> _Data for processing_
·····

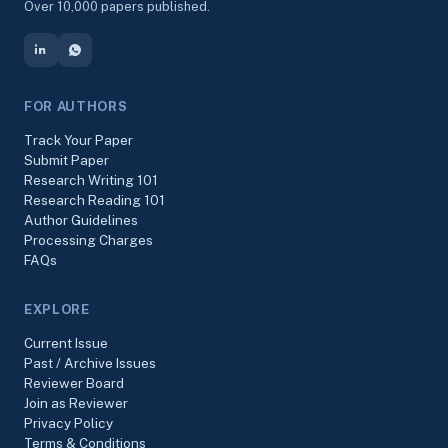
Over 10,000 papers published.
FOR AUTHORS
Track Your Paper
Submit Paper
Research Writing 101
Research Reading 101
Author Guidelines
Processing Charges
FAQs
EXPLORE
Current Issue
Past / Archive Issues
Reviewer Board
Join as Reviewer
Privacy Policy
Terms & Conditions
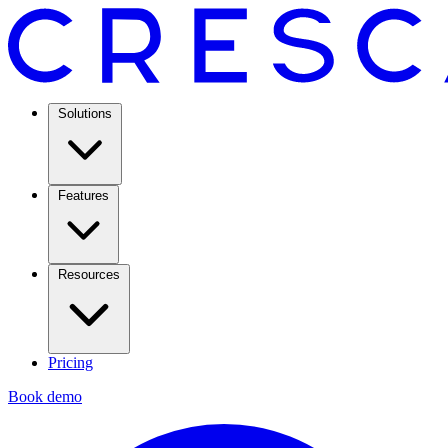
Solutions
Features
Resources
Pricing
Book demo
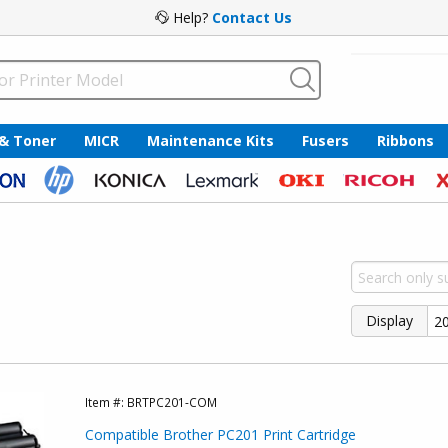
Help?
Contact Us
 & Toner
MICR
Maintenance Kits
Fusers
Ribbons
Display
Item #:
BRTPC201-COM
Compatible Brother PC201 Print Cartridge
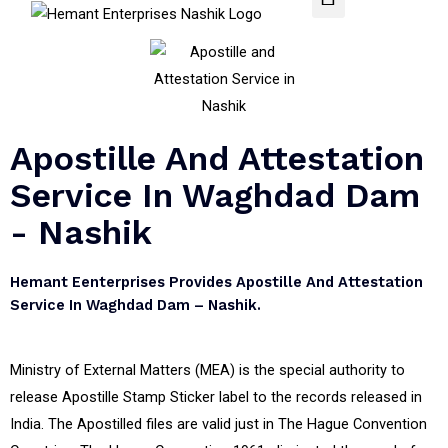
Apostille And Attestation
Service In Waghdad Dam
- Nashik
Hemant Eenterprises Provides Apostille And Attestation
Service In Waghdad Dam – Nashik.
Ministry of External Matters (MEA) is the special authority to
release Apostille Stamp Sticker label to the records released in
India. The Apostilled files are valid just in The Hague Convention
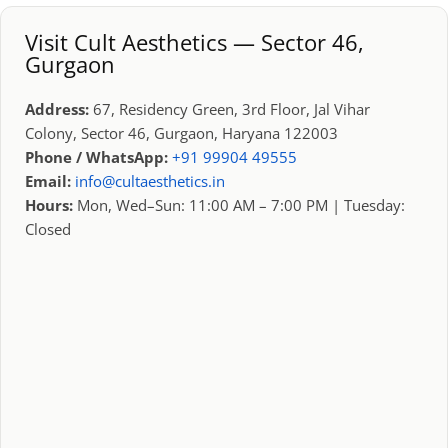
Visit Cult Aesthetics — Sector 46,
Gurgaon
Address:
67, Residency Green, 3rd Floor, Jal Vihar
Colony, Sector 46, Gurgaon, Haryana 122003
Phone / WhatsApp:
+91 99904 49555
Email:
info@cultaesthetics.in
Hours:
Mon, Wed–Sun: 11:00 AM – 7:00 PM | Tuesday:
Closed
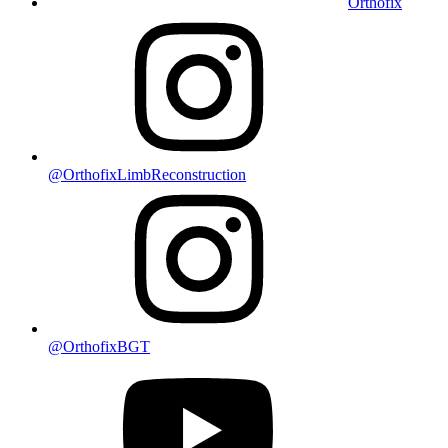
Orthofix
@OrthofixLimbReconstruction
@OrthofixBGT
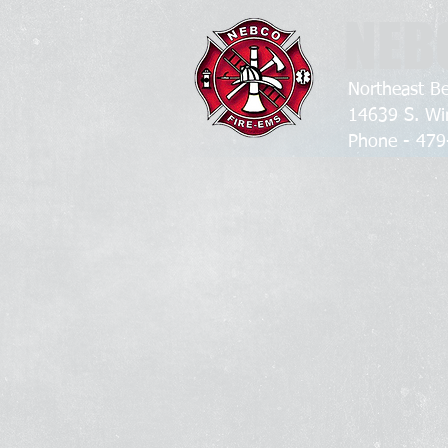
NEB
Northeast Be
14639 S. Wi
Phone - 4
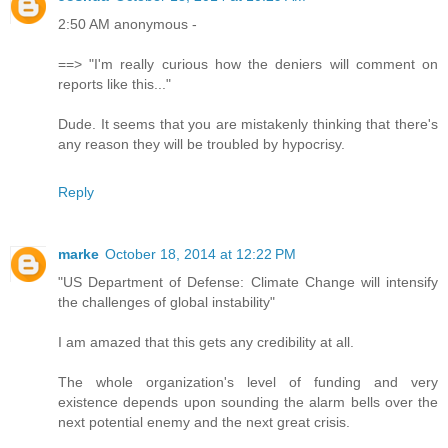
2:50 AM anonymous -
==> "I'm really curious how the deniers will comment on
reports like this..."
Dude. It seems that you are mistakenly thinking that there's
any reason they will be troubled by hypocrisy.
Reply
marke
October 18, 2014 at 12:22 PM
"US Department of Defense: Climate Change will intensify
the challenges of global instability"
I am amazed that this gets any credibility at all.
The whole organization's level of funding and very
existence depends upon sounding the alarm bells over the
next potential enemy and the next great crisis.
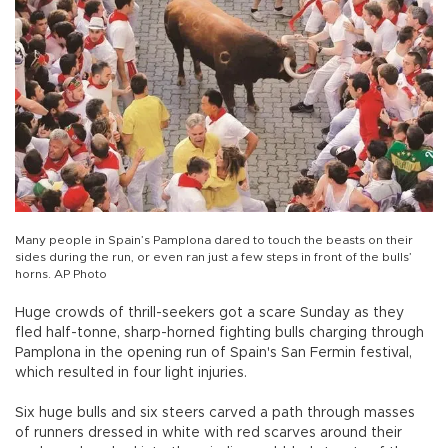
Many people in Spain’s Pamplona dared to touch the beasts on their
sides during the run, or even ran just a few steps in front of the bulls’
horns. AP Photo
Huge crowds of thrill-seekers got a scare Sunday as they
fled half-tonne, sharp-horned fighting bulls charging through
Pamplona in the opening run of Spain's San Fermin festival,
which resulted in four light injuries.
Six huge bulls and six steers carved a path through masses
of runners dressed in white with red scarves around their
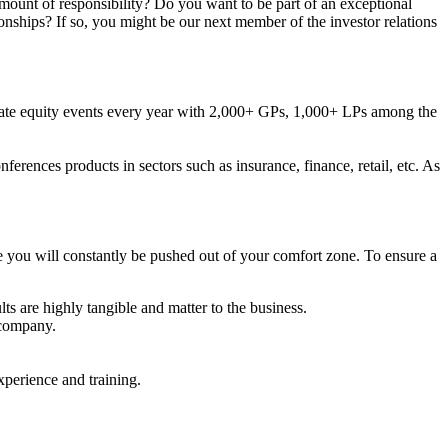
mount of responsibility? Do you want to be part of an exceptional
nships? If so, you might be our next member of the investor relations
rivate equity events every year with 2,000+ GPs, 1,000+ LPs among the
erences products in sectors such as insurance, finance, retail, etc. As
 you will constantly be pushed out of your comfort zone. To ensure a
ts are highly tangible and matter to the business.
 company.
xperience and training.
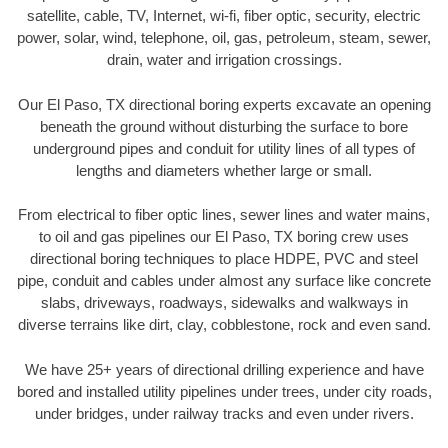
satellite, cable, TV, Internet, wi-fi, fiber optic, security, electric
power, solar, wind, telephone, oil, gas, petroleum, steam, sewer,
drain, water and irrigation crossings.
Our El Paso, TX directional boring experts excavate an opening
beneath the ground without disturbing the surface to bore
underground pipes and conduit for utility lines of all types of
lengths and diameters whether large or small.
From electrical to fiber optic lines, sewer lines and water mains,
to oil and gas pipelines our El Paso, TX boring crew uses
directional boring techniques to place HDPE, PVC and steel
pipe, conduit and cables under almost any surface like concrete
slabs, driveways, roadways, sidewalks and walkways in
diverse terrains like dirt, clay, cobblestone, rock and even sand.
We have 25+ years of directional drilling experience and have
bored and installed utility pipelines under trees, under city roads,
under bridges, under railway tracks and even under rivers.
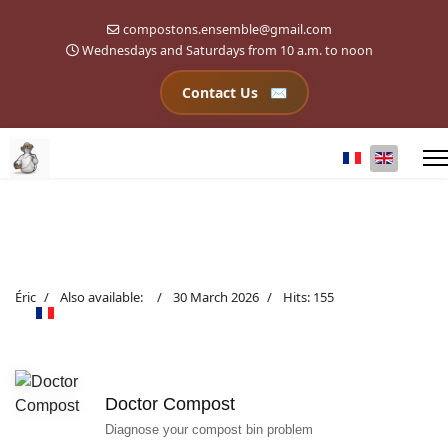
compostons.ensemble@gmail.com
Wednesdays and Saturdays from 10 a.m. to noon
Contact Us
Select your l
Éric
Also available:
30 March 2026
Hits: 155
Doctor Compost
Diagnose your compost bin problem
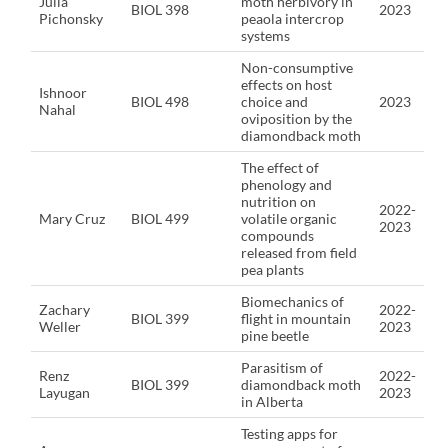
Julia
moth herbivory in
BIOL 398
2023
Pichonsky
peaola intercrop
systems
Non-consumptive
effects on host
Ishnoor
BIOL 498
choice and
2023
Nahal
oviposition by the
diamondback moth
The effect of
phenology and
nutrition on
2022-
Mary Cruz
BIOL 499
volatile organic
2023
compounds
released from field
pea plants
Biomechanics of
Zachary
2022-
BIOL 399
flight in mountain
Weller
2023
pine beetle
Parasitism of
Renz
2022-
BIOL 399
diamondback moth
Layugan
2023
in Alberta
Testing apps for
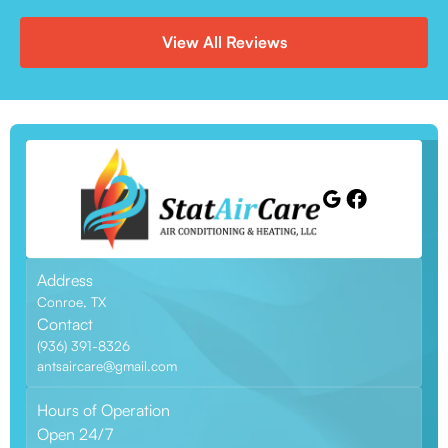
View All Reviews
Address
Conroe, TX
Contact
(936) 391-8326
antsaircare@gmail.com
Hours of Operation
Open 24/7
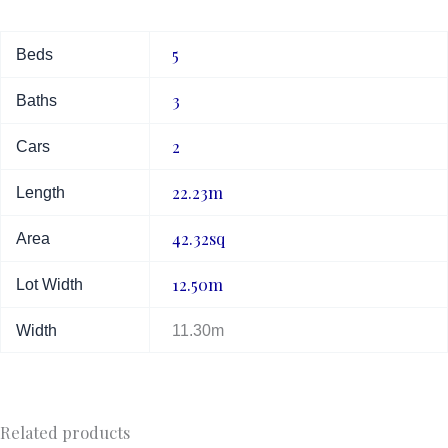
5
Beds
3
Baths
2
Cars
22.23m
Length
42.32sq
Area
12.50m
Lot Width
Width
11.30m
Related products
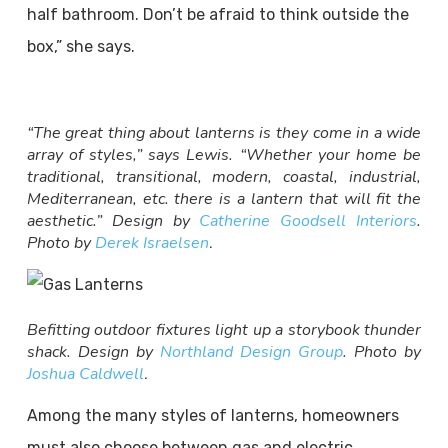
half bathroom. Don’t be afraid to think outside the
box,” she says.
“The great thing about lanterns is they come in a wide
array of styles,” says Lewis. “Whether your home be
traditional, transitional, modern, coastal, industrial,
Mediterranean, etc. there is a lantern that will fit the
aesthetic.” Design by
Catherine Goodsell Interiors
.
Photo by
Derek Israelsen
.
Befitting outdoor fixtures light up a storybook thunder
shack. Design by
Northland Design Group
. Photo by
Joshua Caldwell
.
Among the many styles of lanterns, homeowners
must also choose between gas and electric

·····

> _To do_
In the listing, find each line with the string "utility" and copy it.

> _Output of the task_
underground pipes and conduit for utility lines of all types of
bored and installed utility pipelines under trees, under city roads,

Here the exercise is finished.